There. He'd said it, and it didn't make him feel good at all.
Hermione recoiled slightly. "If what's worth it?" she asked weakly, though she seemed to already know.
"Us," Ron said, and he looked her square in the eye. He'd taken her completely by surprise and right now, he didn't actually care. "I've tried, but it seems that at the moment, I'm the only one putting in any effort. I've told myself all week that you'd come round, that it would be alright once things settled down, but I've waited a while now, it's not alright, so I don't see the point anymore. I give up."
"You give… you mean… you want to break up?" Hermione asked, and her anger vanished as quickly as it had come. She seemed frightened now — as if the immensity of everything had finally hit her.
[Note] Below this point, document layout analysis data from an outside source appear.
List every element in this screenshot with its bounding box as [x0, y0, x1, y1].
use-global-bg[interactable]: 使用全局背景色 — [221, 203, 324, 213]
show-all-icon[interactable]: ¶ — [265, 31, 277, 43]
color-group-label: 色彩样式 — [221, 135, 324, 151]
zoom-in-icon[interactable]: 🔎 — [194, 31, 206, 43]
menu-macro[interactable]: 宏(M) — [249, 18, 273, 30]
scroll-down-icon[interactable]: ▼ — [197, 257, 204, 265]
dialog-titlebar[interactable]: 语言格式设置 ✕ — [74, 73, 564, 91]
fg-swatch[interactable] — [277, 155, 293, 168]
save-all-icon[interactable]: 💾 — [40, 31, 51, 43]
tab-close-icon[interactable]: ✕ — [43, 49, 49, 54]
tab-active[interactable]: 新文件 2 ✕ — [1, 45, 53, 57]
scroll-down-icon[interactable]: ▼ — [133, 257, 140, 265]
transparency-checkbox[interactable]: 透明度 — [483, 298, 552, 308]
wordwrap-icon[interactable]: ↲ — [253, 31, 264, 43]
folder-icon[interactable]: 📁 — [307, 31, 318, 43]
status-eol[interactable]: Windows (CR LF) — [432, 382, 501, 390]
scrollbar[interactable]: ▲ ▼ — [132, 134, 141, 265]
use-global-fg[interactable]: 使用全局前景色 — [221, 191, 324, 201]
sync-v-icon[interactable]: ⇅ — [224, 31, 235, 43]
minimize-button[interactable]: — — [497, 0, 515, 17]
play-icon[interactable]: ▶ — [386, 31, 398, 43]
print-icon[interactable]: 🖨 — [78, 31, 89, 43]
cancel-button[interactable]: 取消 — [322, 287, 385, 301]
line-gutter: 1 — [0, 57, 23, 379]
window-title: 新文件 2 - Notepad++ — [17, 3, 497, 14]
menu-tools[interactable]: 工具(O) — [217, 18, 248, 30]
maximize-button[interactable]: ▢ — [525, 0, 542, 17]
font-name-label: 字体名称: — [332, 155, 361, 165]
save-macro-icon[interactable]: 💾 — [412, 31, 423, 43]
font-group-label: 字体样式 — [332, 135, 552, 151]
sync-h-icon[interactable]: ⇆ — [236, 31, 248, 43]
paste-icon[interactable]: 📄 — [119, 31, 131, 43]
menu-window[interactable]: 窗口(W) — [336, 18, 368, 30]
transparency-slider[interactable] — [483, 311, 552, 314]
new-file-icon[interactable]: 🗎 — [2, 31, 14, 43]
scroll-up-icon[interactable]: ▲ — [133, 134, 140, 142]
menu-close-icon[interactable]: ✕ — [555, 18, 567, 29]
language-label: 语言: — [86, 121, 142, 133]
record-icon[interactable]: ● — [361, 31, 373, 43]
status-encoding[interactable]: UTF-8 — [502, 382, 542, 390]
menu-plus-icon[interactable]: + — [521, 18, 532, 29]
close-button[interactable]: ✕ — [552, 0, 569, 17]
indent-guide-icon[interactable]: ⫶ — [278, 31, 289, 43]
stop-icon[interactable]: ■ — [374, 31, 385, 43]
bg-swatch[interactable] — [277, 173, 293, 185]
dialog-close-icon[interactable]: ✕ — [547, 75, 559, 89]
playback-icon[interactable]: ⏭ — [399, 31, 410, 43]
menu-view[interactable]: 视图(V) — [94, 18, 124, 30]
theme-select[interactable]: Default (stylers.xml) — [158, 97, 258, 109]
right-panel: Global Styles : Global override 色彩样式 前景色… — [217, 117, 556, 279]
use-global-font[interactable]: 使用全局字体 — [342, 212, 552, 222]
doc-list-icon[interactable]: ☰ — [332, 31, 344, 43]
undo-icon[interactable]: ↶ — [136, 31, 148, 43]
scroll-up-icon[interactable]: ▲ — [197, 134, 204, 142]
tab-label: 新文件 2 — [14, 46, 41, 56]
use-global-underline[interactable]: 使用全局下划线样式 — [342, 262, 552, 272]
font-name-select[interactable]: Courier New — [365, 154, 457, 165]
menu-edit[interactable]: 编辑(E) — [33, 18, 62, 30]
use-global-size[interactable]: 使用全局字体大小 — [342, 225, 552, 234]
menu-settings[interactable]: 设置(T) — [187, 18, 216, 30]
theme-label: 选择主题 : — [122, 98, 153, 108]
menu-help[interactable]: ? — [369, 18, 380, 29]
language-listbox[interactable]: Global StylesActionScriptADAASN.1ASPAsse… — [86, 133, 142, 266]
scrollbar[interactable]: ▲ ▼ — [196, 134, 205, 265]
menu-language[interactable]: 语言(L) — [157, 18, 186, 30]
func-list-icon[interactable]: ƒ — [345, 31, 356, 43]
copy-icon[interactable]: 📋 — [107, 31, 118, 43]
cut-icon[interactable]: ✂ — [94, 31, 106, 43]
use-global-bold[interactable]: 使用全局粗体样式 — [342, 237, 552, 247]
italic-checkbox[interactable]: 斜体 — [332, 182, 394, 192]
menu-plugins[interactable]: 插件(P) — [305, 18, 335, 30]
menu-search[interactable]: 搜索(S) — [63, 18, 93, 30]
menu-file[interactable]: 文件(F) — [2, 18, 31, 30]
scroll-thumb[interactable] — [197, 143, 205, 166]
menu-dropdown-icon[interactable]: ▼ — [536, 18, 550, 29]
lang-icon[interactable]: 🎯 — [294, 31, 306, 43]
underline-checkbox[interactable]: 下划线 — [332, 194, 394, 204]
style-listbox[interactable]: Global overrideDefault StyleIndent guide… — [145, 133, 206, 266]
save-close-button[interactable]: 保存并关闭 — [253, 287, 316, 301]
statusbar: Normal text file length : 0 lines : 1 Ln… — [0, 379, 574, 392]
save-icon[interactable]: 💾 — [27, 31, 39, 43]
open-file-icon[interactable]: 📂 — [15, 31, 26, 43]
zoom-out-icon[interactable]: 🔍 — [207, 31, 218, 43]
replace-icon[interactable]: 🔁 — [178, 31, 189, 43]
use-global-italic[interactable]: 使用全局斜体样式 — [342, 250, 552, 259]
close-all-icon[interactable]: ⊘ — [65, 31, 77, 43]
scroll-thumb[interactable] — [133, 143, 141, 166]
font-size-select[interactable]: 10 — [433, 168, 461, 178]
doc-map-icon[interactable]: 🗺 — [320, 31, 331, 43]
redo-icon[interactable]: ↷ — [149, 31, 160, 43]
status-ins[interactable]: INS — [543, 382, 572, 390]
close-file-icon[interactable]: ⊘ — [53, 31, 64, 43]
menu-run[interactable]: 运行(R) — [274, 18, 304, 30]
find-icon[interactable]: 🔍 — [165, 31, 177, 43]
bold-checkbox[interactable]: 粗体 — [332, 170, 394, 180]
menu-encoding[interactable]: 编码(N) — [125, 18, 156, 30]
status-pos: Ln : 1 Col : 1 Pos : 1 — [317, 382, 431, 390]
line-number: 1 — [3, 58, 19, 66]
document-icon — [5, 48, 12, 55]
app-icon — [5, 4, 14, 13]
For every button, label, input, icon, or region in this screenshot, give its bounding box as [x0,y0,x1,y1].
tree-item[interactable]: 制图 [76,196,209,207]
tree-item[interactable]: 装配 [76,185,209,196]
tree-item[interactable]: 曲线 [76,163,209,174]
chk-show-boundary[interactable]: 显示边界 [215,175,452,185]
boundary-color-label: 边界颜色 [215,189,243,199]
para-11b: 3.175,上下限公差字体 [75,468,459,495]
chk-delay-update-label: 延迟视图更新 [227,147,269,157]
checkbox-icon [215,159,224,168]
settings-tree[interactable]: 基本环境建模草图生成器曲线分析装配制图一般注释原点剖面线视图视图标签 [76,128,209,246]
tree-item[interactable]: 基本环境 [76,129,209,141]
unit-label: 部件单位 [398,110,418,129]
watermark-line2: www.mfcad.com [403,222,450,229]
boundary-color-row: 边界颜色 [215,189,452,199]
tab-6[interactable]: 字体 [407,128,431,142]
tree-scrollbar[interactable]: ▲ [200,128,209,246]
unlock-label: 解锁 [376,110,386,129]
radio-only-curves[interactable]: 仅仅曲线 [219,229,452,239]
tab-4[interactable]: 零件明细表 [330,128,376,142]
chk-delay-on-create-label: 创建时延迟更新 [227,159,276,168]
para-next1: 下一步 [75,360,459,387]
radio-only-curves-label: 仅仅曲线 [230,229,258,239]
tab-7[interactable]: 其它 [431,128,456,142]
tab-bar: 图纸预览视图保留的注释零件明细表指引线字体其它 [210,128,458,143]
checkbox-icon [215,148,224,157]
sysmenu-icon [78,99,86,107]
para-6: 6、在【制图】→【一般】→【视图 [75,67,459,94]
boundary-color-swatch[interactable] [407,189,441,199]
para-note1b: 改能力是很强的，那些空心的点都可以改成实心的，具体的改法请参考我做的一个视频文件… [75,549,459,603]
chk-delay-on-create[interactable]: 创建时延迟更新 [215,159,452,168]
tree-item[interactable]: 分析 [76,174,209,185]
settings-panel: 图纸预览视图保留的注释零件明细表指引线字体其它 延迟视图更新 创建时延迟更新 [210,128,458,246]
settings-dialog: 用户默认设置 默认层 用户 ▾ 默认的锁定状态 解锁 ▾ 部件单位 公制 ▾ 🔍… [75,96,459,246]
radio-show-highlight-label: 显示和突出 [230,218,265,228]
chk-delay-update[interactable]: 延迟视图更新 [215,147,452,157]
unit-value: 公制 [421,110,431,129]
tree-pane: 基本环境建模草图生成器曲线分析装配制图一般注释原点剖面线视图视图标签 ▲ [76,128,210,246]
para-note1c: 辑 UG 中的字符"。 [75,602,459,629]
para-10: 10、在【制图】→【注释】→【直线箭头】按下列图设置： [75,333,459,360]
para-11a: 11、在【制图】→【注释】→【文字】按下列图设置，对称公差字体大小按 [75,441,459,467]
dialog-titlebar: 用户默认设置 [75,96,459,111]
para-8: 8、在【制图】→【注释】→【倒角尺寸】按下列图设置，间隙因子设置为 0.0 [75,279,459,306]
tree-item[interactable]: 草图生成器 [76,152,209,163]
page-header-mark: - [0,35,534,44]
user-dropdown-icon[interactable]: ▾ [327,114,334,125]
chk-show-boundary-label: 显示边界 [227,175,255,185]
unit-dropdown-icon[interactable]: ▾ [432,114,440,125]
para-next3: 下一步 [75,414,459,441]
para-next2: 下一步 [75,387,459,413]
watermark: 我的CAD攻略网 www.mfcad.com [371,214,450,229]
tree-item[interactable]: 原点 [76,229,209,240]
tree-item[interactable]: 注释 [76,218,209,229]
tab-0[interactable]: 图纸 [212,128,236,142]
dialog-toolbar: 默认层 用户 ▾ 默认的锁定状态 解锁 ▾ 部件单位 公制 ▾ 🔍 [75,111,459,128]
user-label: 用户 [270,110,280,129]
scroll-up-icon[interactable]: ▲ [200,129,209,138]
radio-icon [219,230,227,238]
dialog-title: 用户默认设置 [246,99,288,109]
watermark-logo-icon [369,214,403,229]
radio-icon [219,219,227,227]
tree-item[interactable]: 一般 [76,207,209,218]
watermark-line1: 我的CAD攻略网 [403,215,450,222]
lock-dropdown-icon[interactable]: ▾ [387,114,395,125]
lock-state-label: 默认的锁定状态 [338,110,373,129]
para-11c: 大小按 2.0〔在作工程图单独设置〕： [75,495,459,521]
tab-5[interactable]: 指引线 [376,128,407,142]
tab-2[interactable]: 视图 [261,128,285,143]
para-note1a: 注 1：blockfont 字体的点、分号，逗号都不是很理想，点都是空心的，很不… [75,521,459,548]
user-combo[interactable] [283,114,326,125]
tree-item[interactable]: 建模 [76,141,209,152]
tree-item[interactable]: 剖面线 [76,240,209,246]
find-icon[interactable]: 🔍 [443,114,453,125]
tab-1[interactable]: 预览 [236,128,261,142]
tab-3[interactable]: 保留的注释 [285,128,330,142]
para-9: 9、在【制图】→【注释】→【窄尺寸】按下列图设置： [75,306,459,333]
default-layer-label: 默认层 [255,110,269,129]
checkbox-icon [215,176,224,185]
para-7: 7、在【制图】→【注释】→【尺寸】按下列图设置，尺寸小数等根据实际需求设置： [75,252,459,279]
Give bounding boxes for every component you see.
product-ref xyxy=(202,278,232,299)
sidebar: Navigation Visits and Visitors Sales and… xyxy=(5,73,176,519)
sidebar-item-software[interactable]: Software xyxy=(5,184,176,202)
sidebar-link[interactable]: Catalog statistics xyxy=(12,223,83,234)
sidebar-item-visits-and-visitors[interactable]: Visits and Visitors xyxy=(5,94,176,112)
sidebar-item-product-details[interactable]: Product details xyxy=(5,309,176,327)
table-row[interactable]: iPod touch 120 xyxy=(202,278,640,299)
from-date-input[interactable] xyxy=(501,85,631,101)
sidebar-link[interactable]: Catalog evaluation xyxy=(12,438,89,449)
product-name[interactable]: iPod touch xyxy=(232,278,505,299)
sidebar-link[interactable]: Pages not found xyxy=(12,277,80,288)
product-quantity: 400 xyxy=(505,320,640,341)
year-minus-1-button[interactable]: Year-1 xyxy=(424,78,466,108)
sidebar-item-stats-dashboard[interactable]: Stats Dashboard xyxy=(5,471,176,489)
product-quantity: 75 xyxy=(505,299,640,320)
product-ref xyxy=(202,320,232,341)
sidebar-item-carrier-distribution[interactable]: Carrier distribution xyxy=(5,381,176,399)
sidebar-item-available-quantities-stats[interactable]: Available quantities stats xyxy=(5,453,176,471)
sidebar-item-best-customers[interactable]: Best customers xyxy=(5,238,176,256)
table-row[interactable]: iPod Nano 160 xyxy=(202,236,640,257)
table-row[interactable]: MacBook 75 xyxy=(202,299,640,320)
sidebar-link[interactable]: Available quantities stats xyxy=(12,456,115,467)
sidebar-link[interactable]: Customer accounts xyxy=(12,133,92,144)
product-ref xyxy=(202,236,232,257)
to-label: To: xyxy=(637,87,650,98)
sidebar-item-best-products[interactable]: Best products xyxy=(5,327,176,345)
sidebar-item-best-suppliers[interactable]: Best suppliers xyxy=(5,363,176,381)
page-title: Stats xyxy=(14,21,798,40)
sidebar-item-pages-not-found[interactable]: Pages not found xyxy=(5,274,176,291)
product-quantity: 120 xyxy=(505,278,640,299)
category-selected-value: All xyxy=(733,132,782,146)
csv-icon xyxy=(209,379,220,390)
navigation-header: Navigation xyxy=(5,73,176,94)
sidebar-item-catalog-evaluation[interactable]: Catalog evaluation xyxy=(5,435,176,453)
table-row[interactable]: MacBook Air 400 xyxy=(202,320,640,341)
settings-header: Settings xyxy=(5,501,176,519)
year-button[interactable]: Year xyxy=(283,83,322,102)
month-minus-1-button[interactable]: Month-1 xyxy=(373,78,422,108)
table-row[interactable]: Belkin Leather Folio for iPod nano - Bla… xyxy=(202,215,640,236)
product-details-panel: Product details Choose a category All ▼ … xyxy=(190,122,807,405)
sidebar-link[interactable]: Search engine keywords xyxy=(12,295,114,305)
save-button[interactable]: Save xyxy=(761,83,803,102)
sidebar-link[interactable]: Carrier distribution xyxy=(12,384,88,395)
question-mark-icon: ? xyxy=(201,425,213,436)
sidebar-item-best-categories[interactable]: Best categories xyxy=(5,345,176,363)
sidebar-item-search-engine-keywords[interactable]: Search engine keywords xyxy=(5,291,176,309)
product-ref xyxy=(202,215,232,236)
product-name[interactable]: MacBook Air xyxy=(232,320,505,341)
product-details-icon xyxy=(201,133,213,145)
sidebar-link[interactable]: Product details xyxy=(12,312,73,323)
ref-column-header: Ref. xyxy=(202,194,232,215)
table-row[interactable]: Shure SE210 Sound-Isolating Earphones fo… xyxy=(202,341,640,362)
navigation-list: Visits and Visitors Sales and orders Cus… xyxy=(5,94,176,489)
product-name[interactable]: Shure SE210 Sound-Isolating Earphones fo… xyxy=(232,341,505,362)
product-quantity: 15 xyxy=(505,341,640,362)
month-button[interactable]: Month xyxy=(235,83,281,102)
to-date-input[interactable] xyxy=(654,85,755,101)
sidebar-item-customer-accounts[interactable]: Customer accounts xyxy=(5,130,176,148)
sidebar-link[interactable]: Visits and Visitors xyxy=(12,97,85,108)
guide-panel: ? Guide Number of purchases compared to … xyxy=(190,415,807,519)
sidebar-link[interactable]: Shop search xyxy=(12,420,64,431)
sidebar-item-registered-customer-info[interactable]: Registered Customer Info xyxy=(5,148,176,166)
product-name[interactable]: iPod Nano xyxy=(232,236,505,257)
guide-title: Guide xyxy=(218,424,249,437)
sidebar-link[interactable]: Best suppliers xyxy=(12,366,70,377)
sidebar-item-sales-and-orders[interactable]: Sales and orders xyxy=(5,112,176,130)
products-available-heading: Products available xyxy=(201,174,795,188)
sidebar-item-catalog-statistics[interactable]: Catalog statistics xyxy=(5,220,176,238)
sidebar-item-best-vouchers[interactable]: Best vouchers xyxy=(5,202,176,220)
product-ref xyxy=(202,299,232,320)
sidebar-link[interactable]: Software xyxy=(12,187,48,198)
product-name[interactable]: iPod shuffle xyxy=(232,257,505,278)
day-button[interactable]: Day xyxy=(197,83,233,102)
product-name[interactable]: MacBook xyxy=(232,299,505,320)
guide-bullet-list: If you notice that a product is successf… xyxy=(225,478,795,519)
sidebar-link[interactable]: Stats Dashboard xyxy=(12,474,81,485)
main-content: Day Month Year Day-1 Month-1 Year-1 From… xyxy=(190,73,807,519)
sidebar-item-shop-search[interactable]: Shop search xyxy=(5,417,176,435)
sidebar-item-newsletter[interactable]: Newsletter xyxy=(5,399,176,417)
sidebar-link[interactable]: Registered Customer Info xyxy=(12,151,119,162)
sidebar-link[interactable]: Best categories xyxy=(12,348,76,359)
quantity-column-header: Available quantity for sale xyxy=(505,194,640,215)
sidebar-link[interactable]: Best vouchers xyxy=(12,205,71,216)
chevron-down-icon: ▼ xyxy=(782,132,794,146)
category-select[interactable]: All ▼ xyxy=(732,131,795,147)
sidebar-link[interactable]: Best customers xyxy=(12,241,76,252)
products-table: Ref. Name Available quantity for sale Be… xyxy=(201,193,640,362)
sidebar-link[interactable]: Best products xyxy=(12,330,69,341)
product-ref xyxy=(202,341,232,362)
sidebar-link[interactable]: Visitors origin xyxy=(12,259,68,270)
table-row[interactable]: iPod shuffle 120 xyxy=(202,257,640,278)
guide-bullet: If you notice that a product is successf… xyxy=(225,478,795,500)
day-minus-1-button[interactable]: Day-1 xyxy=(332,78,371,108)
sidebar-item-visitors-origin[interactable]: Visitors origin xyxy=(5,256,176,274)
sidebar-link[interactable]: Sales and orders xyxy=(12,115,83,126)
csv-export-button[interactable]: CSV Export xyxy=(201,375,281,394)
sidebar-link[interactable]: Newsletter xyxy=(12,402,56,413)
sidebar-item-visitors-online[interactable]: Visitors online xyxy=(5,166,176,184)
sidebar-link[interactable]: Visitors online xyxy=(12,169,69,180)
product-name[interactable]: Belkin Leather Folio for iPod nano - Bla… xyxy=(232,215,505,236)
"No," Ron said. "Not really. I love you. But I also don't want to keep being forgotten about, so if that's the only other option, then… I don't see any other option. Not for me, at least." He looked away from her, blinking away tears.
It really did suck, but he knew he was right and she was wrong.
The room filled with a very uncomfortable and depressing silence. He could feel her still watching him, but he couldn't bring himself to look back. He was scared as to what he might see. Part of him still hoped that she'd come around and the last thing he wanted to see was resignation on her face.
"Ron... I didn't realise…" She shuffled closer to him on the bed, reaching out her hand to his. He reluctantly let her take it, though for the first time ever he didn't really want her touching him. "If I'd known you were so upset by it, I would have —"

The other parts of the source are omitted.